Look at the datasheet for the ULN2803. Its outputs go low, not high.
That's completely true. ULN2803's can only sink current; they cannot source it. Current limiting resistors or active current limiters are a must, unless you wish to destroy your LEDs.

A 9v transistor battery is really not much of a power source; the battery will die quite quickly, and they are rather expensive to buy.

Why don't you explain more about what you're trying to do?
 

Thread Starter

Fenris

Joined Oct 21, 2007
288
Hi Guys

Thanks for your patience :) I can see I have a long way to go........ at 42 I think I may not make it :D

Basically my friend is building a Dr Who prop. In this case a 'worm hole detector' as used in the easter episode 'planet of the dead'. This is a hand held gadget which has been cobbled together-and looks it. It has predominantly blue LED's. Using the 4026 gives a pseudo random effect rather than just a 'chaser' effect which better suits the nature of the prop.

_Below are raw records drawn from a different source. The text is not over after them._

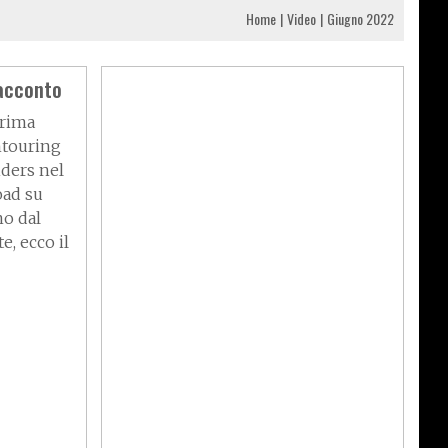
Home
Video
Giugno 2022
racconto
prima
ntouring
ders nel
oad su
no dal
e, ecco il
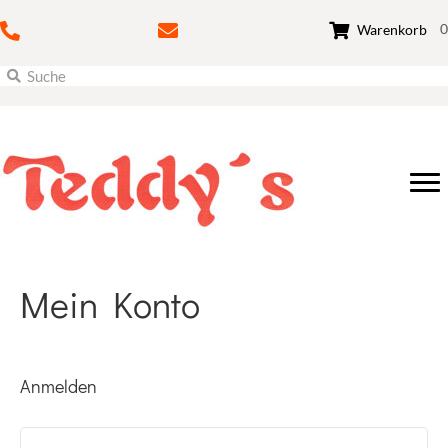
0
Warenkorb
Mein Konto
Anmelden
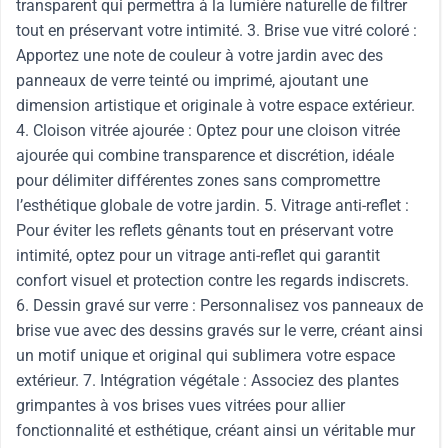
transparent qui permettra à la lumière naturelle de filtrer
tout en préservant votre intimité. 3. Brise vue vitré coloré :
Apportez une note de couleur à votre jardin avec des
panneaux de verre teinté ou imprimé, ajoutant une
dimension artistique et originale à votre espace extérieur.
4. Cloison vitrée ajourée : Optez pour une cloison vitrée
ajourée qui combine transparence et discrétion, idéale
pour délimiter différentes zones sans compromettre
l’esthétique globale de votre jardin. 5. Vitrage anti-reflet :
Pour éviter les reflets gênants tout en préservant votre
intimité, optez pour un vitrage anti-reflet qui garantit
confort visuel et protection contre les regards indiscrets.
6. Dessin gravé sur verre : Personnalisez vos panneaux de
brise vue avec des dessins gravés sur le verre, créant ainsi
un motif unique et original qui sublimera votre espace
extérieur. 7. Intégration végétale : Associez des plantes
grimpantes à vos brises vues vitrées pour allier
fonctionnalité et esthétique, créant ainsi un véritable mur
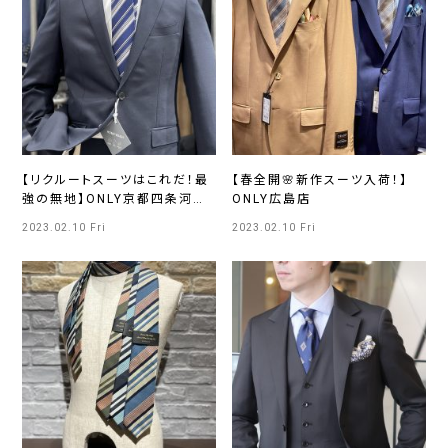
【リクルートスーツはこれだ！最
【春全開🌸新作スーツ入荷！】
強の無地】ONLY京都四条河原
ONLY広島店
町店
2023.02.10 Fri
2023.02.10 Fri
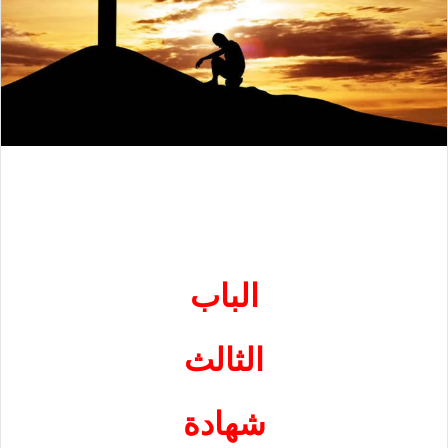
الباب
الثالث
شهادة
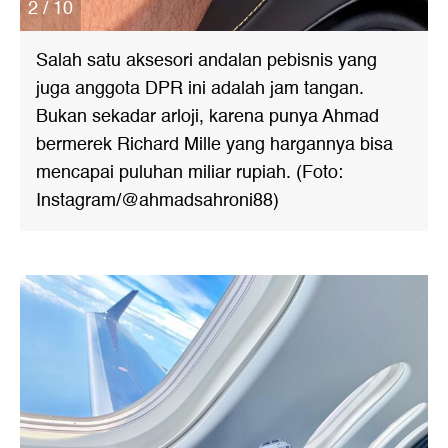
2 / 10
Salah satu aksesori andalan pebisnis yang
juga anggota DPR ini adalah jam tangan.
Bukan sekadar arloji, karena punya Ahmad
bermerek Richard Mille yang hargannya bisa
mencapai puluhan miliar rupiah. (Foto:
Instagram/@ahmadsahroni88)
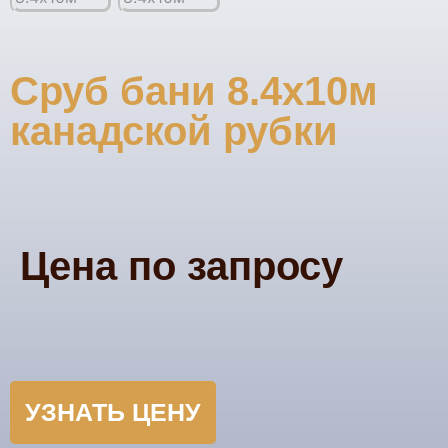
Сруб бани 8.4х10м
канадской рубки
Цена по запросу
УЗНАТЬ ЦЕНУ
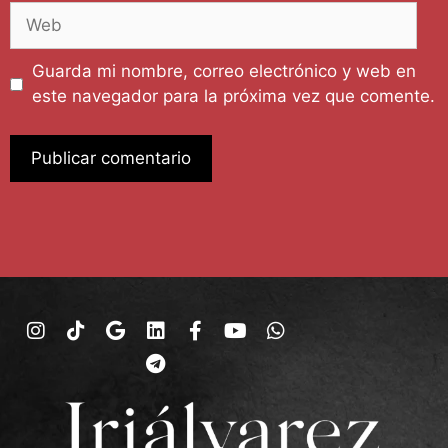
Guarda mi nombre, correo electrónico y web en
este navegador para la próxima vez que comente.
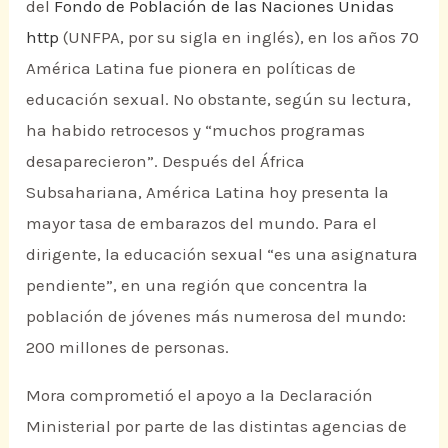
del
Fondo de Población de las Naciones Unidas
http
(UNFPA, por su sigla en inglés), en los años 70
América Latina fue pionera en políticas de
educación sexual. No obstante, según su lectura,
ha habido retrocesos y “muchos programas
desaparecieron”. Después del África
Subsahariana, América Latina hoy presenta la
mayor tasa de embarazos del mundo. Para el
dirigente, la educación sexual “es una asignatura
pendiente”, en una región que concentra la
población de jóvenes más numerosa del mundo:
200 millones de personas.
Mora comprometió el apoyo a la Declaración
Ministerial por parte de las distintas agencias de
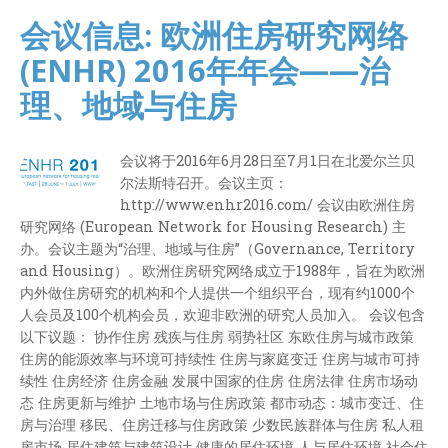
会议信息: 欧洲住房研究网络
(ENHR) 2016年年会——治
理、地域与住房
会议将于2016年6月28日至7月1日在北爱尔兰贝
尔法斯特召开。会议主页：
http://www.enhr2016.com/ 会议由欧洲住房
研究网络 (European Network for Housing Research) 主
办。会议主题为“治理、地域与住房”（Governance, Territory
and Housing）。欧洲住房研究网络成立于1988年，旨在为欧洲
内外做住房研究的机构和个人提供一个组织平台，现有约1000个
人会员及100个机构会员，欢迎非欧洲的研究人员加入。 会议包含
以下议题： 协作住房 残疾与住房 弱势社区 东欧住房与城市政策
住房的能源效率与环境可持续性 住房与家庭变迁 住房与城市可持
续性 住房经济 住房金融 发展中国家的住房 住房法律 住房市场动
态 住房更新与维护 土地市场与住房政策 都市动态：城市变迁、住
房与治理 移民、住房迁移与住房政策 少数民族群体与住房 私人租
房市场 居住建筑与建筑设计 健康的居住环境 人与居住环境 社会住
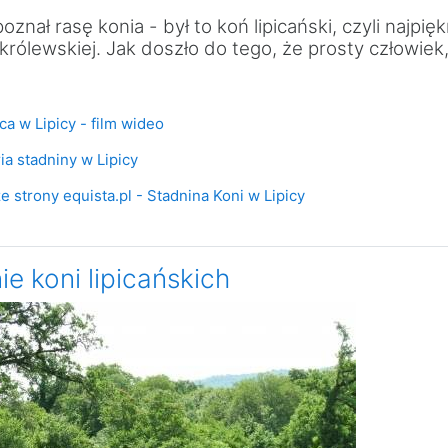
oznał rasę konia - był to koń lipicański, czyli najp
 królewskiej. Jak doszło do tego, że prosty człowiek
Test
ica w Lipicy - film wideo
Test
oria stadniny w Lipicy
Soubor
ze strony equista.pl - Stadnina Koni w Lipicy
 koni lipicańskich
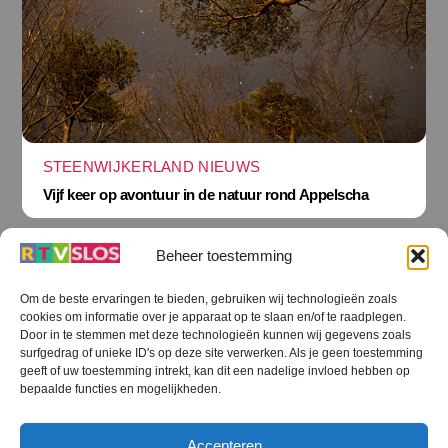
STEENWIJKERLAND NIEUWS
Vijf keer op avontuur in de natuur rond Appelscha
Beheer toestemming
Om de beste ervaringen te bieden, gebruiken wij technologieën zoals
cookies om informatie over je apparaat op te slaan en/of te raadplegen.
Terug
Door in te stemmen met deze technologieën kunnen wij gegevens zoals
naar
boven
surfgedrag of unieke ID's op deze site verwerken. Als je geen toestemming
geeft of uw toestemming intrekt, kan dit een nadelige invloed hebben op
RTV SLOS
bepaalde functies en mogelijkheden.
Colofon
Klachten
Privacy verklaring
Disclaimer
Accepteren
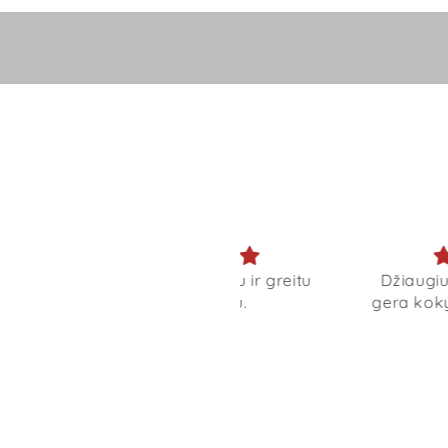
žiaugiuosi pirkiniu ir greitu
Džiaugiuosi įsigijusi k
pristatymu.
gera kokybė už gerą k
Irena
Irena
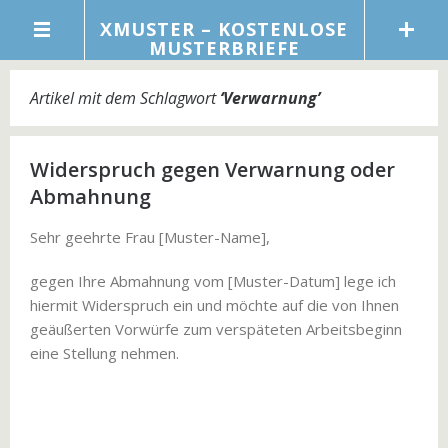
XMUSTER – KOSTENLOSE
MUSTERBRIEFE
Artikel mit dem Schlagwort
‘
Verwarnung
’
Widerspruch gegen Verwarnung oder
Abmahnung
Sehr geehrte Frau [Muster-Name],
gegen Ihre Abmahnung vom [Muster-Datum] lege ich
hiermit Widerspruch ein und möchte auf die von Ihnen
geäußerten Vorwürfe zum verspäteten Arbeitsbeginn
eine Stellung nehmen.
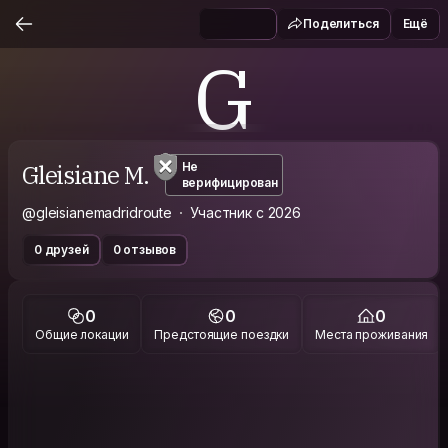
Поделиться
Ещё
G
Gleisiane M.
Не
верифицирован
@gleisianemadridroute
Участник с 2026
0 друзей
0 отзывов
0
0
0
Общие локации
Предстоящие поездки
Места проживания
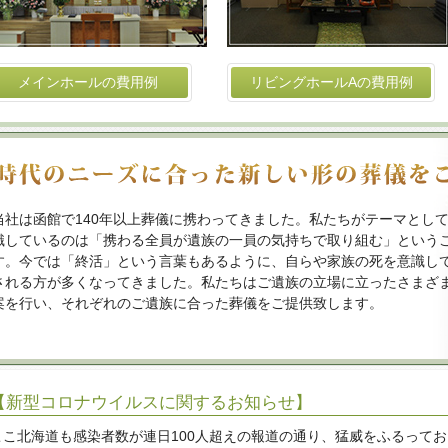
メインホールの費用例
リビングホールAの費用例
当社は函館で140年以上葬儀に携わってきました。私たちがテーマとし
識しているのは「携わる全員が遺族の一員の気持ちで取り組む」という
す。今では「終活」という言葉もあるように、自らや家族の死を意識し
される方が多くなってきました。私たちはご遺族の立場に立ったさまざ
案を行い、それぞれのご遺族に合った葬儀をご提供致します。
【新型コロナウイルスに関するお知らせ】
ここ北海道も感染者数が連日100人超えの報道の通り、猛威をふるって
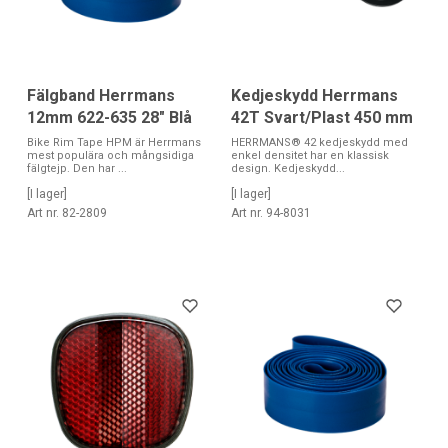
Fälgband Herrmans
Kedjeskydd Herrmans
12mm 622-635 28" Blå
42T Svart/Plast 450 mm
Bike Rim Tape HPM är Herrmans
HERRMANS® 42 kedjeskydd med
mest populära och mångsidiga
enkel densitet har en klassisk
fälgtejp. Den har ...
design. Kedjeskydd...
[I lager]
[I lager]
Art nr. 82-2809
Art nr. 94-8031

So I would like to be able to drive 8 blue LED's without killing the chips. On a side note I really can't get over how pricey blue ones are :O

a 555, 4026, 2 resistors, 1 capacitor = £1.40
8 blue LED's = £7.20 :O :O

regards

Fenris

PS I always read the data sheets but still some if not all of it goes over my head as can be seen from my attempt to utilise a ULN chip the wrong way. :(
 

Wendy

Joined Mar 24, 2008
23,415
I'm a Whovian, but I don't remember the prop. With this crowd you'll find a lot of us, as well as hard core SciFi readers (one promenent member, whose handle I won't disclose, is a writer). Did you see my "From Four, Twenty" chapter in the LEDs, 555s, Flashers, and Light Chasers? It produces a psudeo random effect.

Maybe you could sketch out a rough draft and scan it?

There was another thread that created the lights and voice from a Darlek, very nicely done.

BTW, what part of the world are you in? Helps when we refer parts and whatnot.
 

Thread Starter

Fenris

Joined Oct 21, 2007
288
Hi Bill

I have been reading your pages again :) I like what I see too. I think audio and light projects seem to be the most popular formats. Well at least with me :D .

A fellow Whovian to boot! Greetings :D BTW It was me, with help on the sound to light part, who did the Dalek voice mod :D They have made it to America, Australia and Israel as well as the UK. It's a bit of a personal success storey ;)

I am currently waiting for the chap who is building the prop to get back to me with details of how the lights need laying out.

Im in Yorkshire. UK

regards

Fenris
 

Wendy

Joined Mar 24, 2008
23,415
OK, I suspect I'll be drowned out on this one, which is good. I'll keep an eye on the thread. BTW, I liked the Darek voice, twas cool.
 

Thread Starter

Fenris

Joined Oct 21, 2007
288
Hi there

Well I am still waiting on my mate to get back to me so I am playing around with ideas using the same circuit. So the theory is adding transistors to the
circuit to act as switches off the CD4026 outputs and they will handle the current draw for the LED's directly. Here's a reconfigured diagram of what I think I need to do to allow the chip to drive the LED's. If I understand the way I have set out the additions it is known as a 'common emitter' which has a slightly more efficient way of working although there are pro's and cons (been reading bills work :D )

So my thing here is what value components would I need (resistors, NPN transistor) to make this work. Battery life isn't a major issue as this is just a prop.

I have tried to work out values but really have no idea what I am doing when trying to do this.